Todos os que se lembram de jogar futebol nos gramados artificiais "astroturf" dos anos 1980 também devem se recordar da dor lancinante provocada pela areia que entrava nos arranhões dos joelhos - em geral, o resultado de um carrinho imprudente. O futebol britânico e os gramados de plástico nunca conviveram muito bem. 

Desde quando os Queens Park Rangers se tornaram o primeiro clube britânico a instalar um gramado artificial em 1981 - que acabou sendo removido sete anos mais tarde - são feitos pedidos intermitentes para a sua introdução mais generalizada. Os gramados desse tipo foram banidos dos estádios do campeonato inglês em 1995 porque, aparentemente, faziam a bola quicar demais e rolar com demasiada rapidez (por isso usava-se areia), provocando lesões.
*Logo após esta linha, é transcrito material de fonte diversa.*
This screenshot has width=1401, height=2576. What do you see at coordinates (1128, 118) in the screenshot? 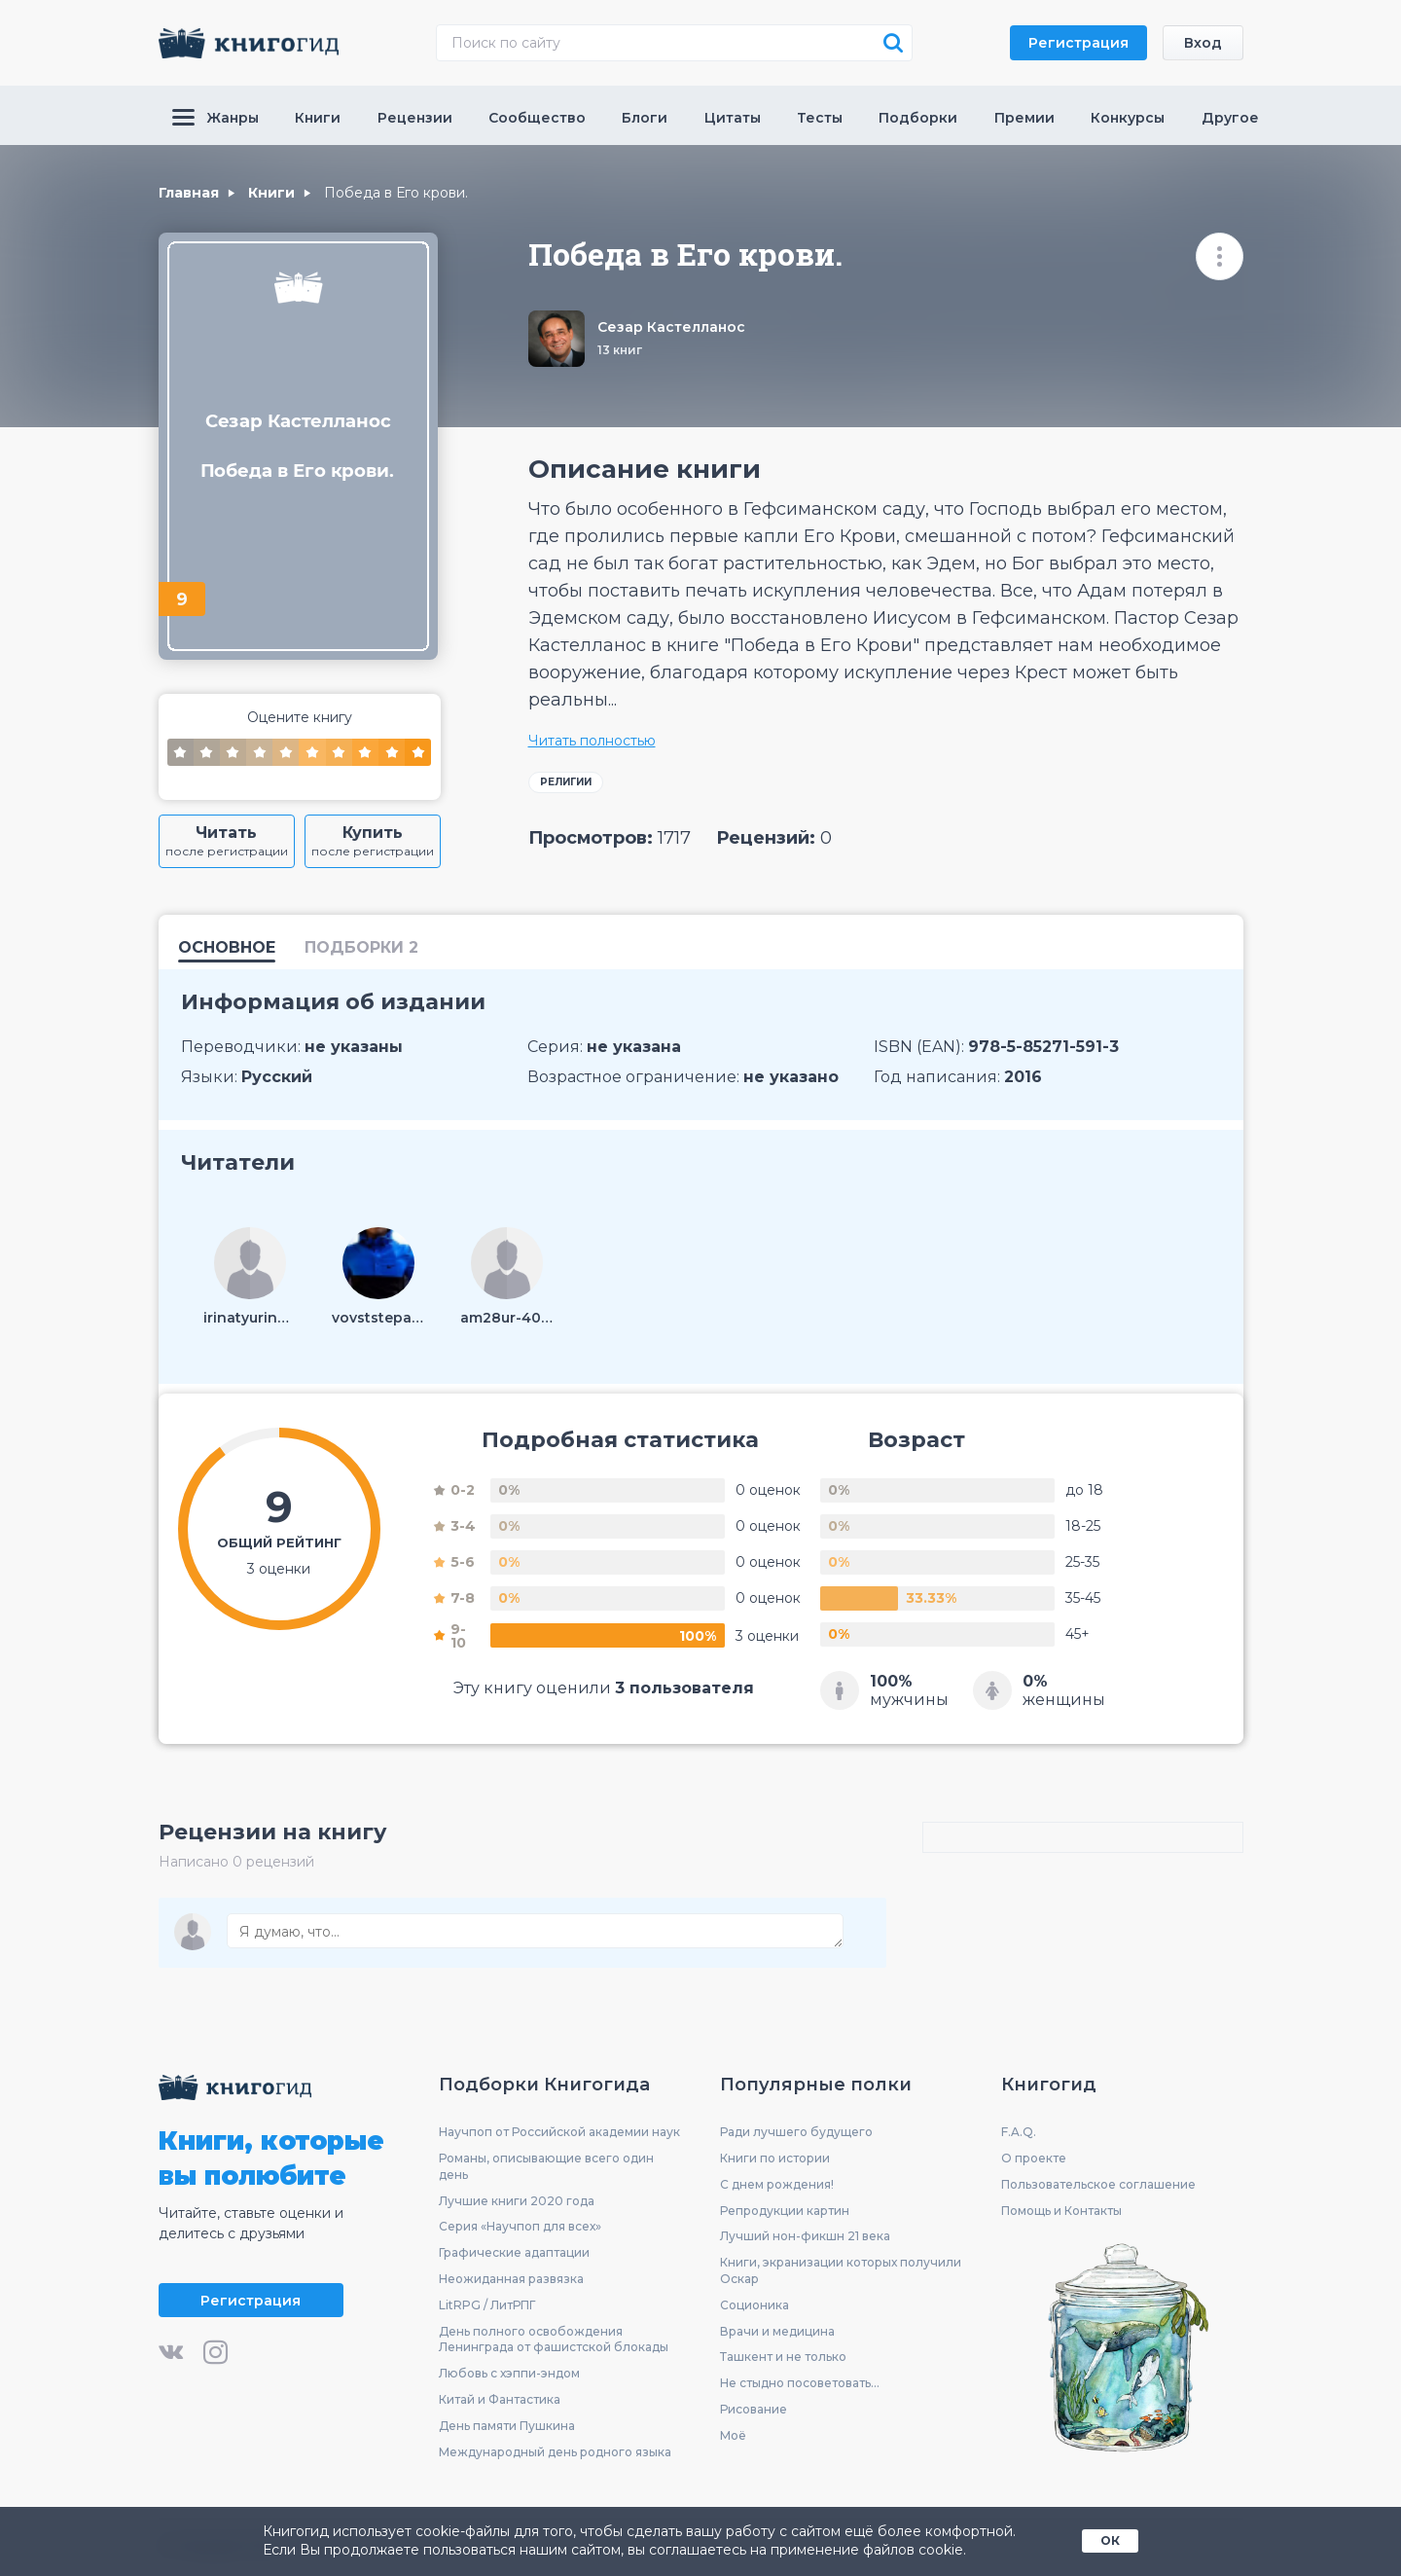 I see `Конкурсы` at bounding box center [1128, 118]. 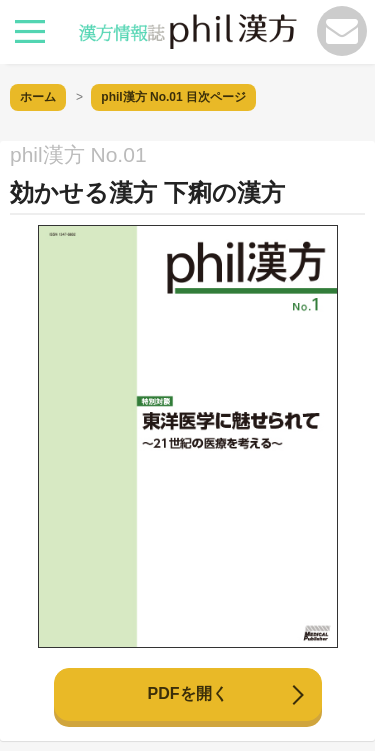  Describe the element at coordinates (188, 693) in the screenshot. I see `PDFを開く` at that location.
Pelos mesmos motivos, os torcedores também se queixavam da baixa qualidade do espetáculo futebolístico proporcionado pela grama artificial.
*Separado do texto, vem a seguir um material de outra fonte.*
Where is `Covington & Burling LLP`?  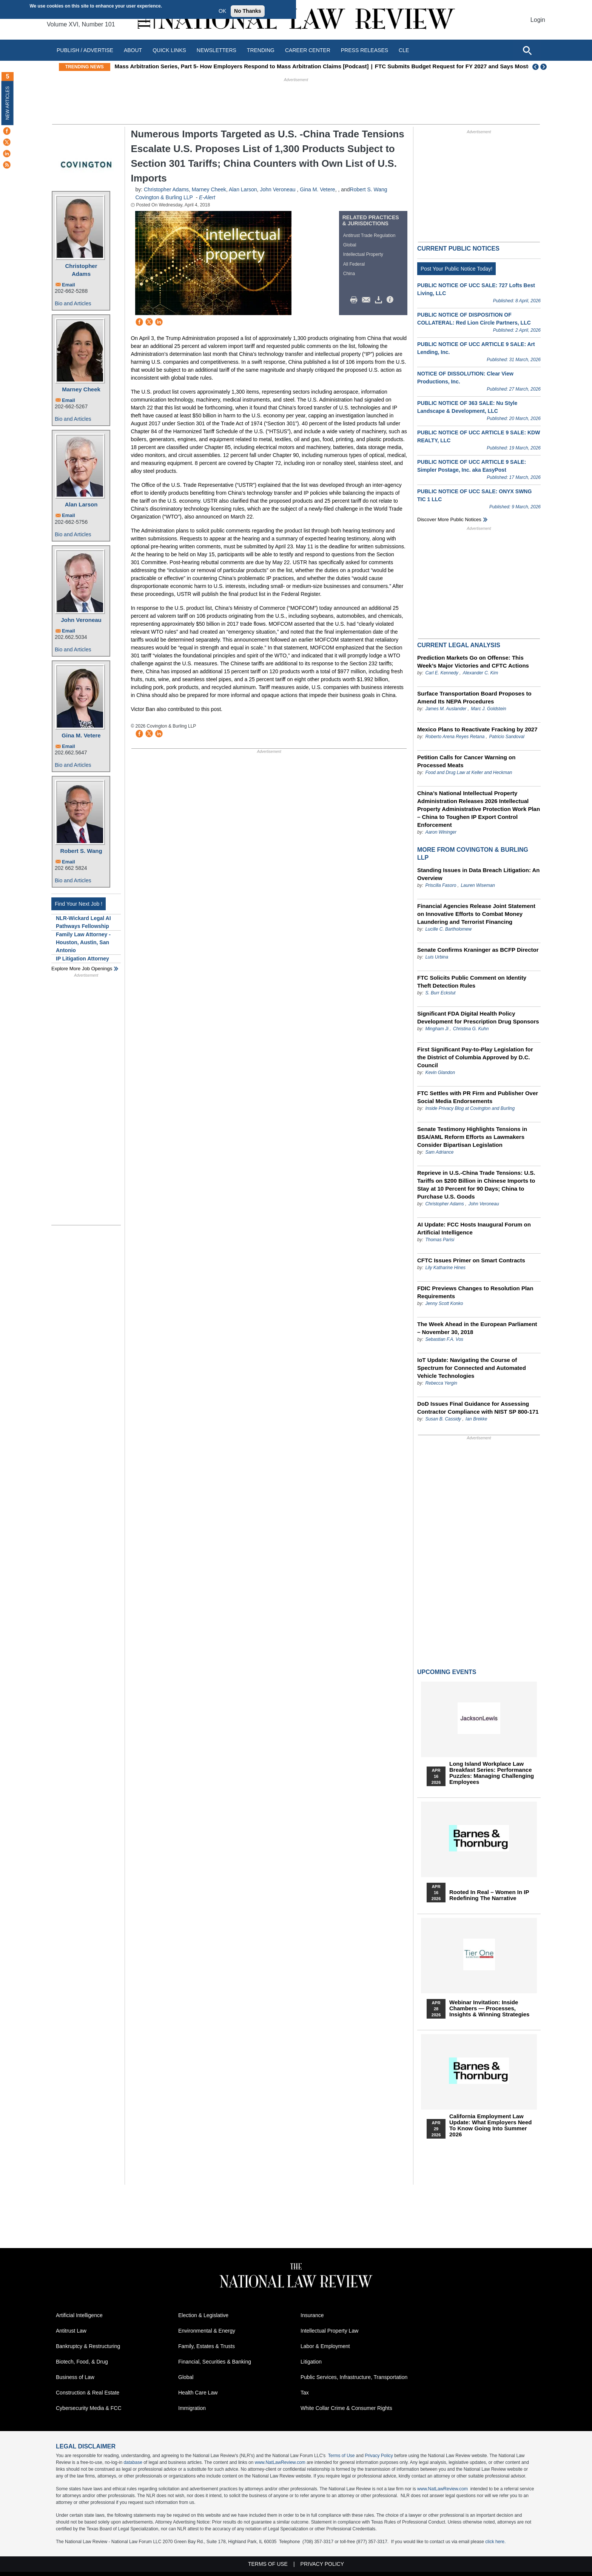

Cartolas das divisões inferiores realizaram uma votação para decidir se a proibição aos gramados artificiais seria mantida ou não (os cartolas das duas principais divisões não foram consultados). O resultado foi apertado: 34 times votaram a favor dos gramados artificiais, 34 votaram contra e 4 se abstiveram. Isso significa que a moratória do plástico vai continuar por enquanto. Mas uma diferença tão pequena indica que pode ser apenas questão de tempo até que a alternativa artificial seja finalmente adotada.
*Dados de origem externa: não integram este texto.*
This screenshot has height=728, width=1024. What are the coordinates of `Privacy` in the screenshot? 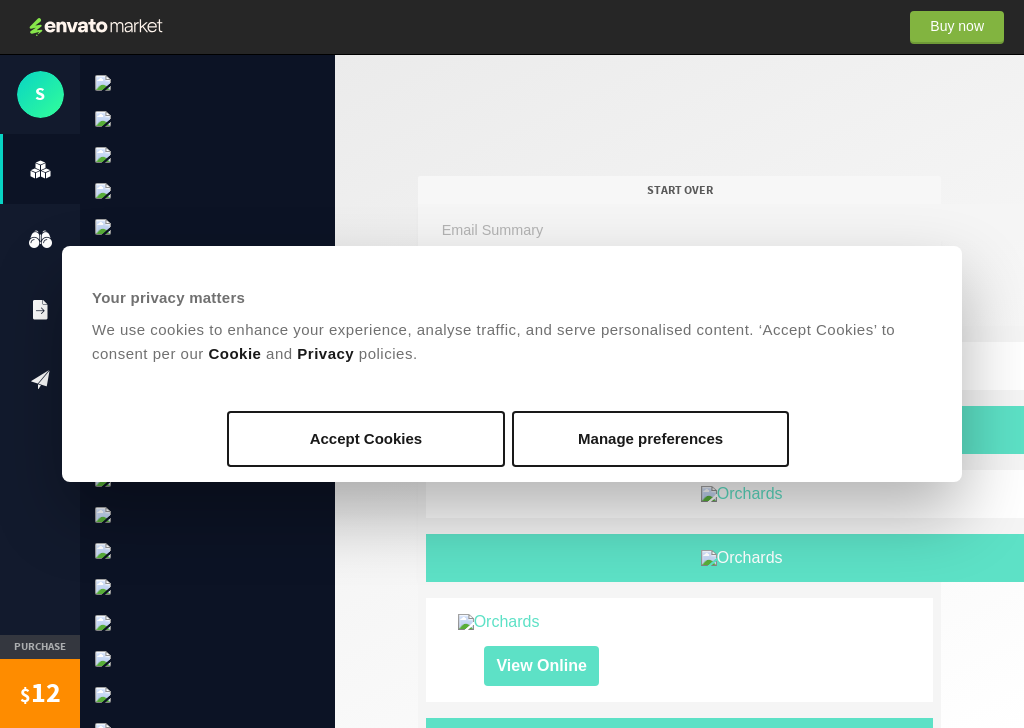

Há dois motivos por trás da diminuição da antipatia dos clubes em relação ao plástico. O primeiro é o fato de a tecnologia ter avançado desde os experimentos iniciais. Os campos artificiais consistem agora num total de até seis camadas, incluindo folhas plásticas de grama, uma camada de areia e partículas de borracha, uma camada de "amortecimento" para fazer a bola quicar, e uma camada de asfalto poroso. Alguns desses gramados da dita terceira geração (3G) já foram certificados pela FIFA, a entidade que governa o futebol, sendo usados na Rússia e em Andorra nas partidas internacionais. Há também vários exemplos de campos aprovados pela FIFA sendo usados nos campeonatos profissionais da Europa.

Mas o detalhe mais atraente para os dirigentes dos clubes menores e de orçamento mais modesto  é o fato de os gramados 3G melhorarem ambos os lados do balanço patrimonial. Embora ainda exijam manutenção regular, está é mais barata no longo prazo do que aquela necessária para a grama tradicional, mesmo se levarmos em consideração um custo de instalação de £ 500 mil (US$ 792 mil). Além disso, podem ser usados com frequência bem maior, sem correr o risco de virarem um lamaçal. Assim, os estádios poderiam receber mais partidas de futebol, ou espetáculos de música e outros eventos do tipo.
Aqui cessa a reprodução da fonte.